» TASK PROMPT: Only the lines from the one containing "Jahr für mich" through the final line of the entries below are wanted, each copied exactly.

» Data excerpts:
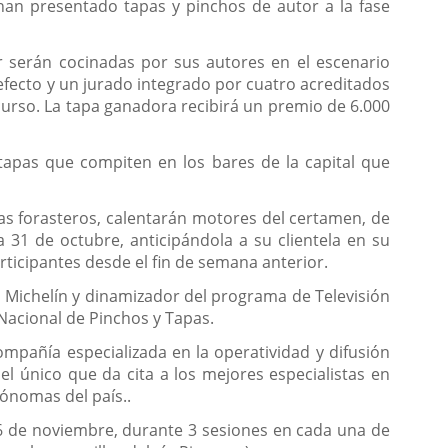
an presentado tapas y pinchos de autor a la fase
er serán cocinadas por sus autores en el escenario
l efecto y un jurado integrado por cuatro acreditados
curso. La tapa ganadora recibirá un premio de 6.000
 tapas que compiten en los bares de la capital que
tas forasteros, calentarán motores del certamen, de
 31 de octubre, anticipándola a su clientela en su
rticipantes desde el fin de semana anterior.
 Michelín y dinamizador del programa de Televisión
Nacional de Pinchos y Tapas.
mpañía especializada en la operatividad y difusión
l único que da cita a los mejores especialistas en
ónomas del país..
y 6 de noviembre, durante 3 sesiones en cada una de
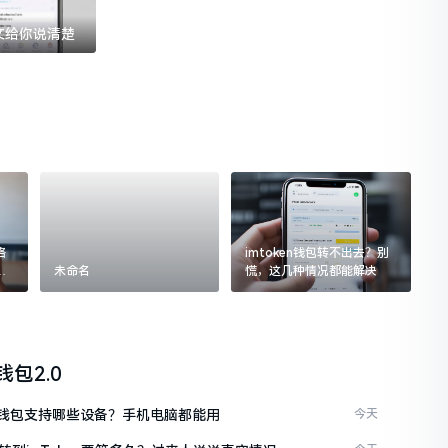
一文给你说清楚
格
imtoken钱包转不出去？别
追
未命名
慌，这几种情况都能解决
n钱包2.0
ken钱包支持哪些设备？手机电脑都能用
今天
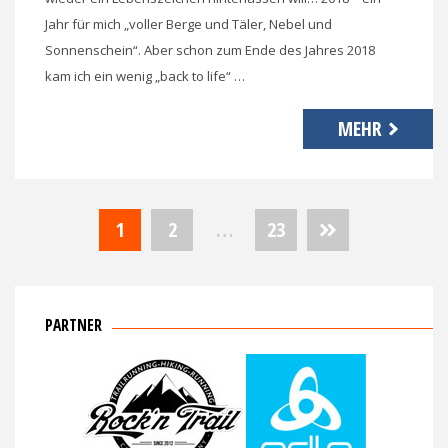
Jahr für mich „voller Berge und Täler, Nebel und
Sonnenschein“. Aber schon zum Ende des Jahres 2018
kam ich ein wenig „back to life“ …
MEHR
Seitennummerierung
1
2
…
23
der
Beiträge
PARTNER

» RESPONSE AREA:
Jahr für mich „voller Berge und Täler, Nebel und
Sonnenschein“. Aber schon zum Ende des Jahres 2018
kam ich ein wenig „back to life“ …
MEHR
Seitennummerierung
1
2
…
23
der
Beiträge
PARTNER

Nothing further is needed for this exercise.